From the Memoirs of President WW Blair

November 3.

Soon after we had crossed the Mississippi River I lost my Book of Mormon,
which I had been reading at intervals as opportunity offered, and I felt
keenly my loss, because I had prepared in it a copious index of subjects
and made many marginal notes and references also. All the way across the
state of Iowa, a distance of nearly three hundred miles, I had mourned my book
as lost for ever. But on Sunday, at our meeting in Galland's Grove, Father
Holcomb came to me and said, "Is this your book, Brother Blair?" "Yes,"
said I, "that is my Book of Mormon. Where did you get it?" "My son, Zach,
found it in the road between here and Harlan," he replied. Here was a mystery, indeed; for we had searched every nook and corner in and about our carriage, time and time again; but all in vain.
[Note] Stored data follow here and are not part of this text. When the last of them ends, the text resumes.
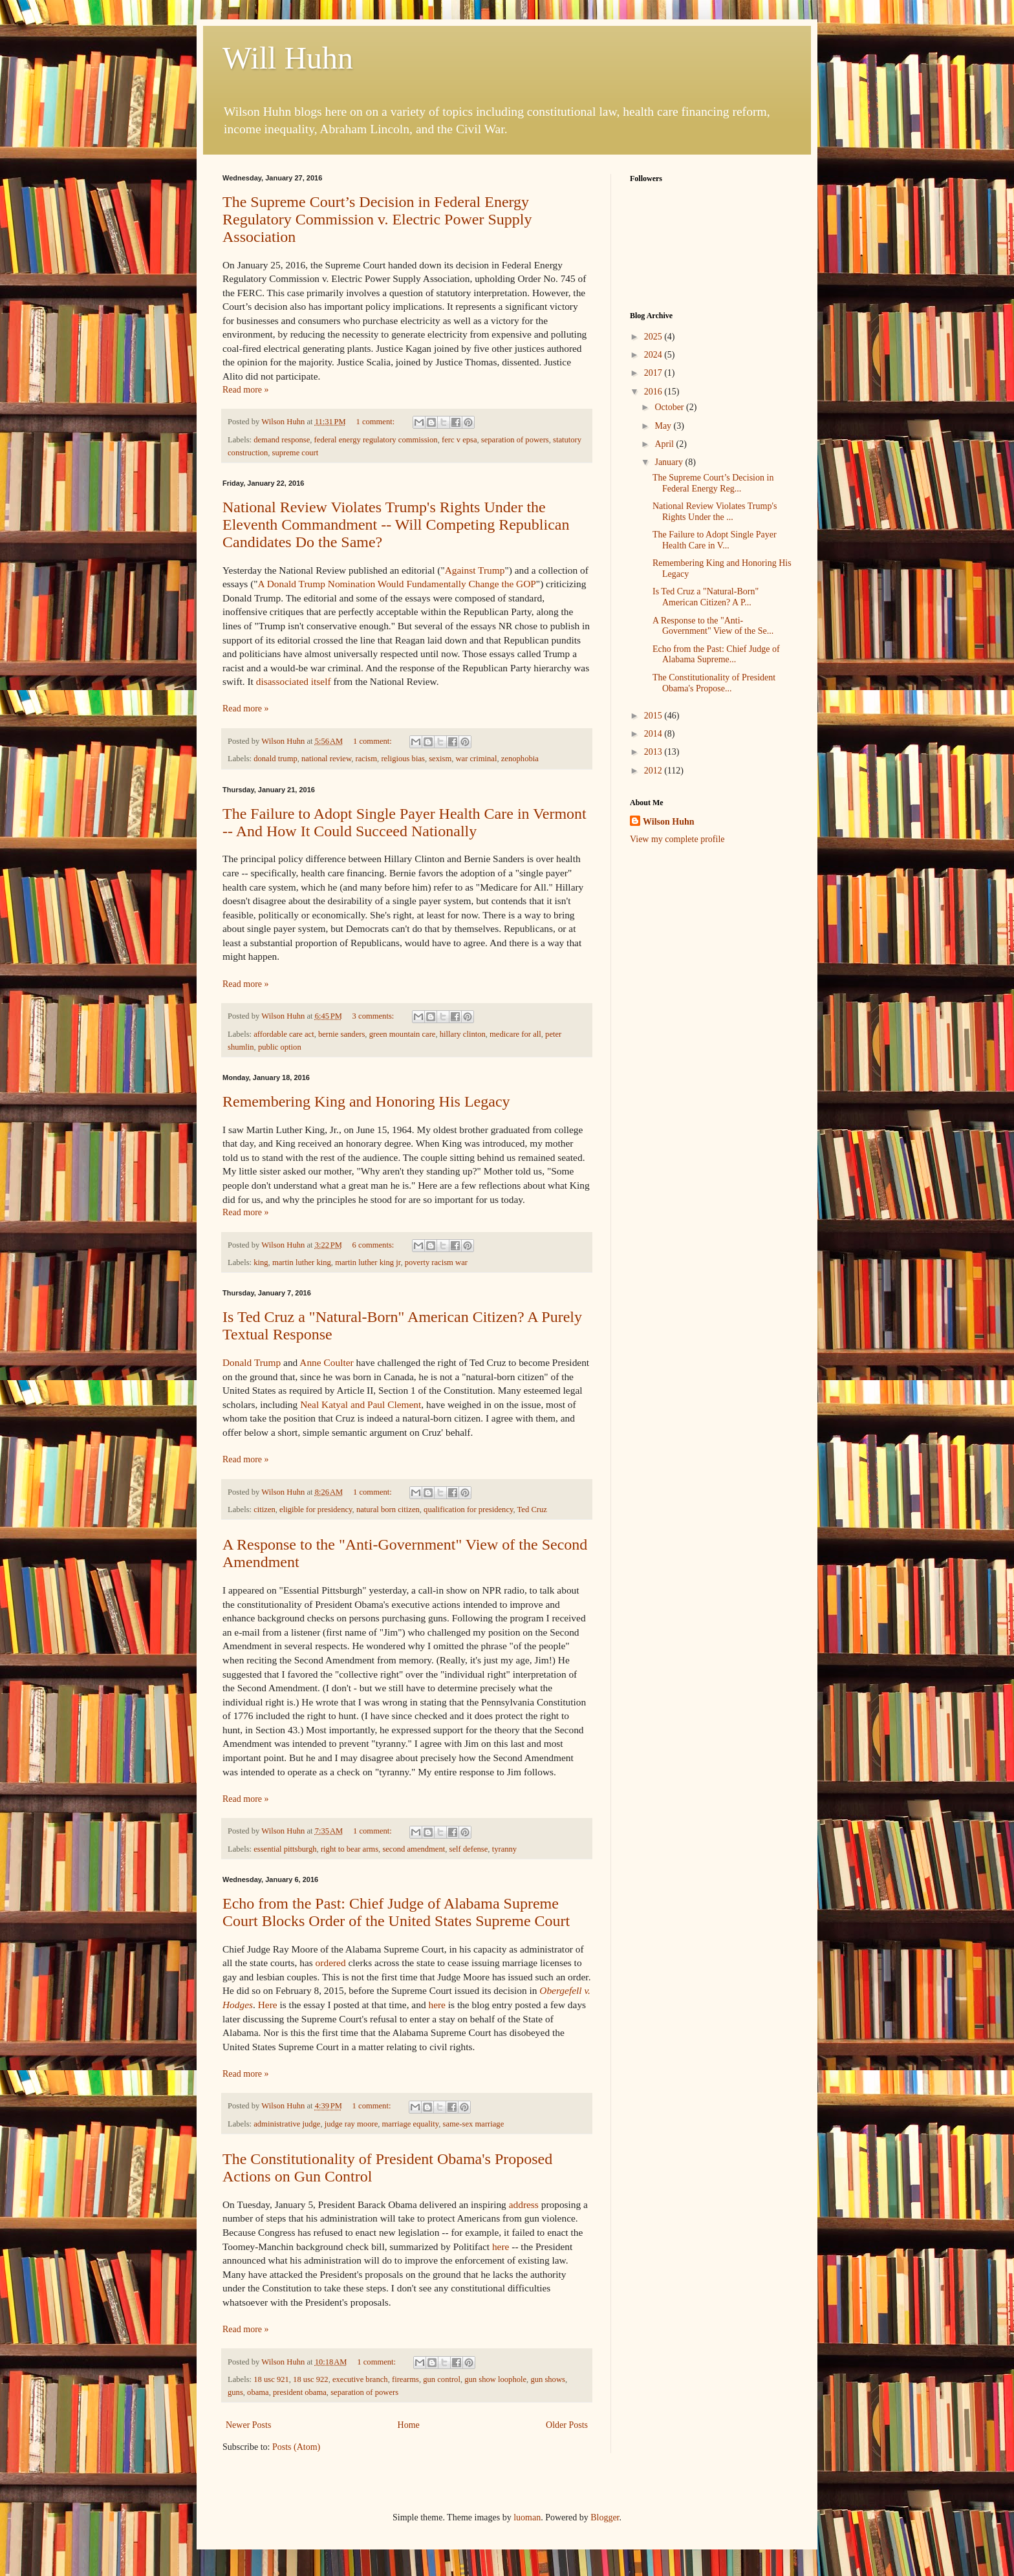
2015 (654, 715)
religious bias (403, 758)
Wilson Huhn (669, 822)
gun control (441, 2379)
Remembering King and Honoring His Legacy (366, 1101)
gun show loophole (495, 2379)
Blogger (604, 2517)
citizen (264, 1509)
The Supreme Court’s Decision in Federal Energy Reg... (713, 483)
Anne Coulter (326, 1362)
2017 (654, 373)
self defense (468, 1849)
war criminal (476, 758)
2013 (654, 752)
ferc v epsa (459, 439)
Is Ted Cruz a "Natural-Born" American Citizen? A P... (706, 597)
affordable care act (283, 1034)
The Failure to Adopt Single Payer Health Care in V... (715, 540)
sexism (440, 758)
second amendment (413, 1849)
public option (279, 1047)
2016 (654, 391)
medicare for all (515, 1034)
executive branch (360, 2379)
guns (235, 2392)
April (665, 444)
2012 (654, 770)
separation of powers (515, 439)
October (670, 407)
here (436, 2004)
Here (267, 2004)
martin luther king (301, 1262)
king (260, 1262)
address (524, 2204)
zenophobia (520, 758)
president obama (300, 2392)
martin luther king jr (367, 1262)
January (669, 462)
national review (326, 758)
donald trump (275, 758)
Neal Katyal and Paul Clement (360, 1404)
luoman (527, 2517)
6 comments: (374, 1245)
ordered (331, 1962)
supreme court (295, 452)
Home (409, 2425)
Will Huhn (287, 58)
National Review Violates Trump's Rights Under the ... (715, 511)
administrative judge (286, 2123)
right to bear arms (349, 1849)
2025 (654, 336)
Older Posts (567, 2425)
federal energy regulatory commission (376, 439)
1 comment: (376, 421)
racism (367, 758)
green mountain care (402, 1034)
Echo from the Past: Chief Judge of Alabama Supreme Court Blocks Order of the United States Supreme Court (396, 1912)
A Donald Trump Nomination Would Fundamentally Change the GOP (397, 583)
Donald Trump (251, 1362)
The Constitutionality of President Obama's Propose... (714, 683)
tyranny (504, 1849)
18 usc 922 (311, 2379)
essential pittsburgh (284, 1849)
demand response (281, 439)
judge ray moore (351, 2123)
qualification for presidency (468, 1509)
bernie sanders (341, 1034)
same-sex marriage (473, 2123)
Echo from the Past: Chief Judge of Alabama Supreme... (716, 654)
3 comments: (374, 1016)
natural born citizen (388, 1509)
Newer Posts (248, 2425)
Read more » (245, 390)
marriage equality (410, 2123)
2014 (654, 734)
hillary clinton (463, 1034)
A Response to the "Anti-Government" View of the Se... (713, 626)
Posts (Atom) (296, 2447)
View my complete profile (677, 839)
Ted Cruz (532, 1509)
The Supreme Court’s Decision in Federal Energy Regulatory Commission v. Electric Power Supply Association (377, 219)
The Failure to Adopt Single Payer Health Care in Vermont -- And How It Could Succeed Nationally (404, 822)
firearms (405, 2379)
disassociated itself (293, 681)
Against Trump (475, 570)
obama (258, 2392)
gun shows (547, 2379)
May (663, 426)
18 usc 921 (271, 2379)
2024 (654, 355)
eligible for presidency (315, 1509)
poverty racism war (436, 1262)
At the close of the meeting Father William Jordan came forward and urgently requested me to visit his neighborhood and
preach, for a family from Illinois had just settled there, and the man, an
infidel, had found a Book of Mormon soon after crossing the Mississippi at
Davenport, had read it by the way coming across the State, and said he found it the best religious book he ever read, one he could give his family without
fear of their being hurt by its contents, but that he had lost it after
leaving Harlan, and he now desired to learn more about it and the people who believed in and taught it.

Now the mystery was solved. My Book of Mormon, by* the providence of heaven, had been doing mission work when and where I least suspected; and good work it did, for this gentleman and his family were no little
profited by it, the Saints finding in him and his family good friends and
neighbors, some of them uniting with the church, I believe.